[파이썬] Beautiful Soup 4 JSON 형식으로 내보내기

Beautiful Soup is a popular Python library used for web scraping and parsing HTML and XML documents. It simplifies the process of extracting data from these documents by providing a convenient API. In addition to parsing HTML and XML, Beautiful Soup also allows exporting the extracted data in different formats. One of the formats it supports is JSON.

In this blog post, we will explore how to use Beautiful Soup 4 to parse HTML and XML documents and export the extracted data in JSON format.

Installing Beautiful Soup 4

Before we can start, we need to have Beautiful Soup 4 installed. You can install it using pip by running the following command:

pip install beautifulsoup4

Parsing HTML/XML using Beautiful Soup 4

Once Beautiful Soup is installed, we can start parsing HTML or XML documents. Let’s assume we have an HTML document named “example.html”. We can parse it using the following code:

from bs4 import BeautifulSoup

with open("example.html") as fp:
    soup = BeautifulSoup(fp, "html.parser")

Here, we use the open function to open the HTML file, and then pass the file object to Beautiful Soup’s BeautifulSoup class along with the parser to use (html.parser in this case).
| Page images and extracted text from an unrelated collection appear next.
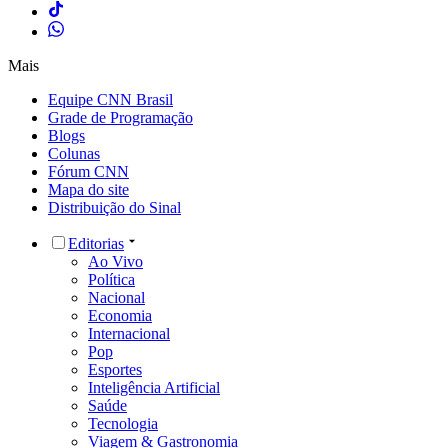
Mais
Equipe CNN Brasil
Grade de Programação
Blogs
Colunas
Fórum CNN
Mapa do site
Distribuição do Sinal
Editorias
Ao Vivo
Política
Nacional
Economia
Internacional
Pop
Esportes
Inteligência Artificial
Saúde
Tecnologia
Viagem & Gastronomia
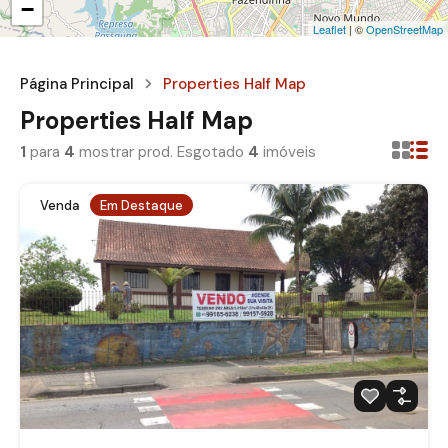
−
Leaflet
| ©
OpenStreetMap
Página Principal
Properties Half Map
Properties Half Map
1
para
4
mostrar prod. Esgotado
4
imóveis
Venda
Em Destaque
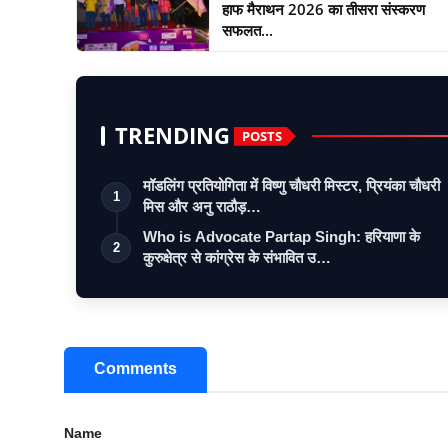
हाफ मैराथन 2026 का तीसरा संस्करण
सफलत...
TRENDING
POSTS
मॉडलिंग प्रतियोगिता में विष्णु चौधरी मिस्टर, प्रियंका चौधरी
1
मिस और अनु राठौड़…
Who is Advocate Partap Singh: हरियाणा के
2
कुरुक्षेत्र से कांग्रेस के संभावित उ…
Comments
Name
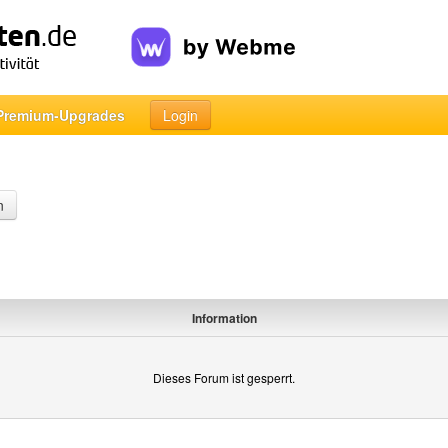
Premium-Upgrades
Login
n
Information
Dieses Forum ist gesperrt.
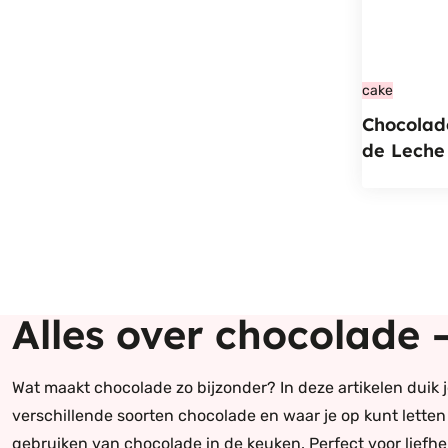
cake
Chocolad
de Leche
Alles over chocolade –
Wat maakt chocolade zo bijzonder? In deze artikelen duik
verschillende soorten chocolade en waar je op kunt letten
gebruiken van chocolade in de keuken. Perfect voor liefh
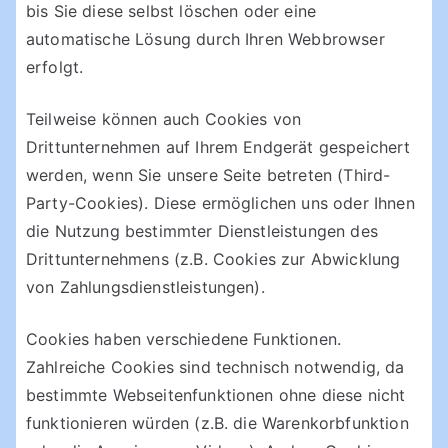
bis Sie diese selbst löschen oder eine
automatische Lösung durch Ihren Webbrowser
erfolgt.
Teilweise können auch Cookies von
Drittunternehmen auf Ihrem Endgerät gespeichert
werden, wenn Sie unsere Seite betreten (Third-
Party-Cookies). Diese ermöglichen uns oder Ihnen
die Nutzung bestimmter Dienstleistungen des
Drittunternehmens (z.B. Cookies zur Abwicklung
von Zahlungsdienstleistungen).
Cookies haben verschiedene Funktionen.
Zahlreiche Cookies sind technisch notwendig, da
bestimmte Webseitenfunktionen ohne diese nicht
funktionieren würden (z.B. die Warenkorbfunktion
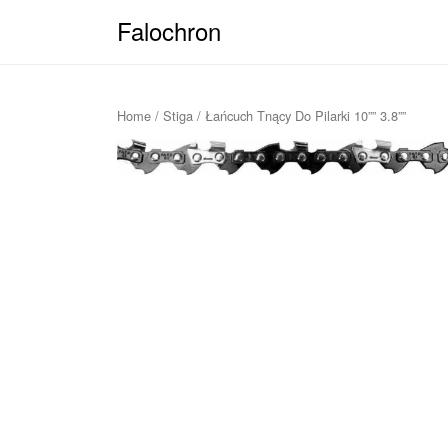
Falochron
Home
/
Stiga
/ Łańcuch Tnący Do Pilarki 10”” 3.8””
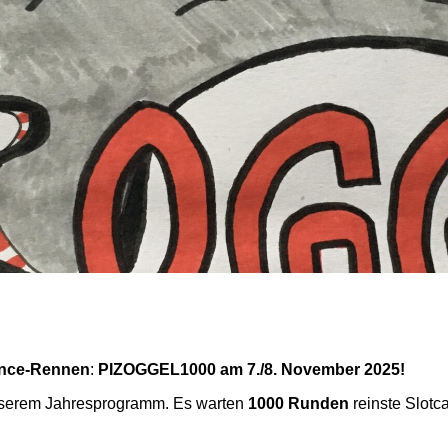
nce-Rennen
:
PIZOGGEL1000 am 7./8. November 2025!
nserem Jahresprogramm. Es warten
1000 Runden
reinste Slotca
Extracting Data using Beautiful Soup 4

Now that we have the parsed document, we can use Beautiful Soup’s API to extract the desired data. The API provides various methods and selectors to navigate and search through the document.

# Extracting data from HTML elements
title = soup.title.string
first_paragraph = soup.p.string

# Extracting data using CSS selectors
links = soup.select("a[href^='http']")

In the above example, we extract the title of the document, the content of the first paragraph, and all the links that start with “http”.

Exporting Data in JSON Format

To export the extracted data in JSON format, we can use the built-in json module in Python. We convert the extracted data into a Python dictionary or list, and then use the json.dump function to write the data into a JSON file.

import json

data = {
    "title": title,
    "first_paragraph": first_paragraph,
    "links": [link.get("href") for link in links],
}

with open("output.json", "w") as fp:
    json.dump(data, fp, indent=4)

In the above example, we create a dictionary named data containing the extracted data. We then open a new file named “output.json” in write mode and use json.dump to write the data into the file. The indent=4 argument is optional and adds indentation to improve readability.

Conclusion

Beautiful Soup 4 provides a powerful and convenient way to parse HTML and XML documents and extract data from them. By using its API and combining it with the json module in Python, we can easily export the extracted data in JSON format.

I hope this blog post has helped you understand how to export data in JSON format using Beautiful Soup 4 in Python. Happy scraping!